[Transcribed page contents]
________________________________________

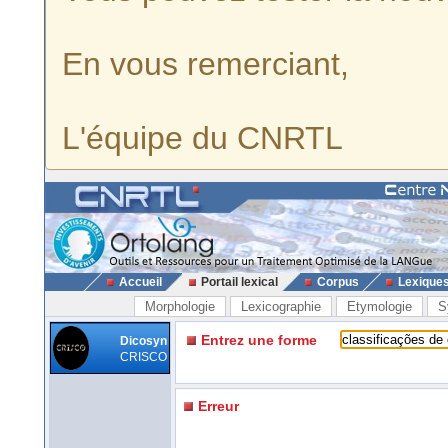
En vous remerciant,
L'équipe du CNRTL
Accueil
Portail lexical
Corpus
Lexique
Morphologie
Lexicographie
Etymologie
S
Entrez une forme
Dicosyn
CRISCO
Erreur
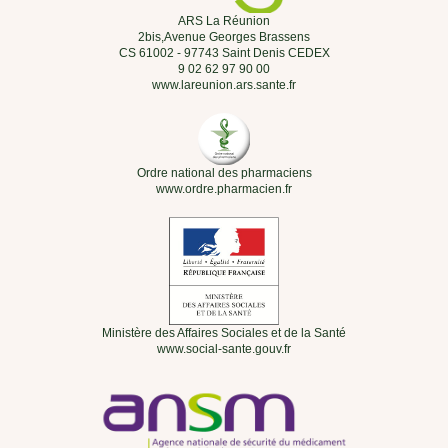
ARS La Réunion
2bis,Avenue Georges Brassens
CS 61002 - 97743 Saint Denis CEDEX
9 02 62 97 90 00
www.lareunion.ars.sante.fr
Ordre national des pharmaciens
www.ordre.pharmacien.fr
Ministère des Affaires Sociales et de la Santé
www.social-sante.gouv.fr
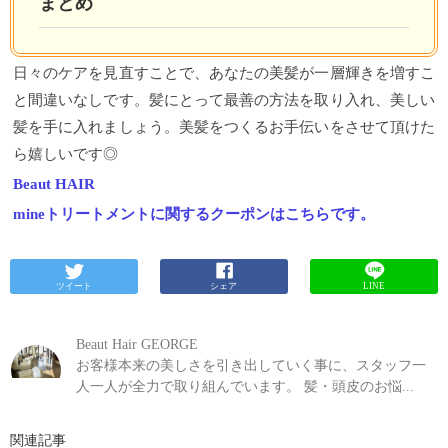
まとめ
日々のケアを見直すことで、あなたの美髪が一層輝きを増すこ
と間違いなしです。髪にとって最善の方法を取り入れ、美しい
髪を手に入れましょう。美髪をつくるお手伝いをさせて頂けた
ら嬉しいです◎
Beaut HAIR
mineトリートメントに関するクーポンはこちらです。
ツイート
シェア
LINE
Beaut Hair GEORGE
お客様本来の美しさを引き出していく事に、スタッフ一
人一人が全力で取り組んでいます。 髪・頭皮のお悩...
関連記事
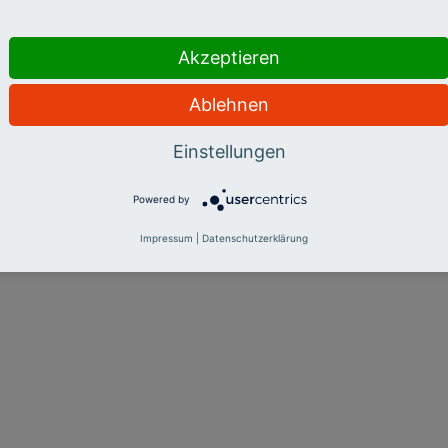
Akzeptieren
Ablehnen
Einstellungen
Powered by
Impressum
|
Datenschutzerklärung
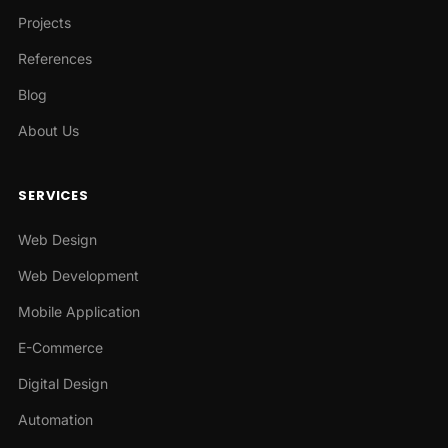
Projects
References
Blog
About Us
SERVICES
Web Design
Web Development
Mobile Application
E-Commerce
Digital Design
Automation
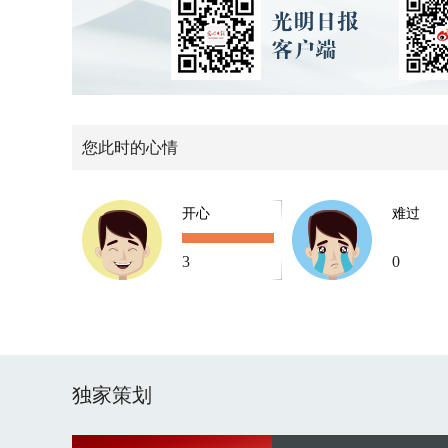
您此时的心情
开心
难过
3
0
独家策划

________________________________________

Work item: Excluding the pictures, output every entry above without alteration.

Response to this task:
En vous remerciant,
L'équipe du CNRTL
Accueil
Portail lexical
Corpus
Lexique
Morphologie
Lexicographie
Etymologie
S
Entrez une forme
Dicosyn
CRISCO
Erreur
ARS La Réunion
2bis,Avenue Georges Brassens
CS 61002 - 97743 Saint Denis CEDEX
9 02 62 97 90 00
www.lareunion.ars.sante.fr
Ordre national des pharmaciens
www.ordre.pharmacien.fr
Ministère des Affaires Sociales et de la Santé
www.social-sante.gouv.fr
まとめ
日々のケアを見直すことで、あなたの美髪が一層輝きを増すこ
と間違いなしです。髪にとって最善の方法を取り入れ、美しい
髪を手に入れましょう。美髪をつくるお手伝いをさせて頂けた
ら嬉しいです◎
Beaut HAIR
mineトリートメントに関するクーポンはこちらです。
ツイート
シェア
LINE
Beaut Hair GEORGE
お客様本来の美しさを引き出していく事に、スタッフ一
人一人が全力で取り組んでいます。 髪・頭皮のお悩...
関連記事
Akzeptieren
Ablehnen
Einstellungen
Powered by
Impressum
|
Datenschutzerklärung
Projects
References
Blog
About Us
SERVICES
Web Design
Web Development
Mobile Application
E-Commerce
Digital Design
Automation
您此时的心情
开心
难过
3
0
独家策划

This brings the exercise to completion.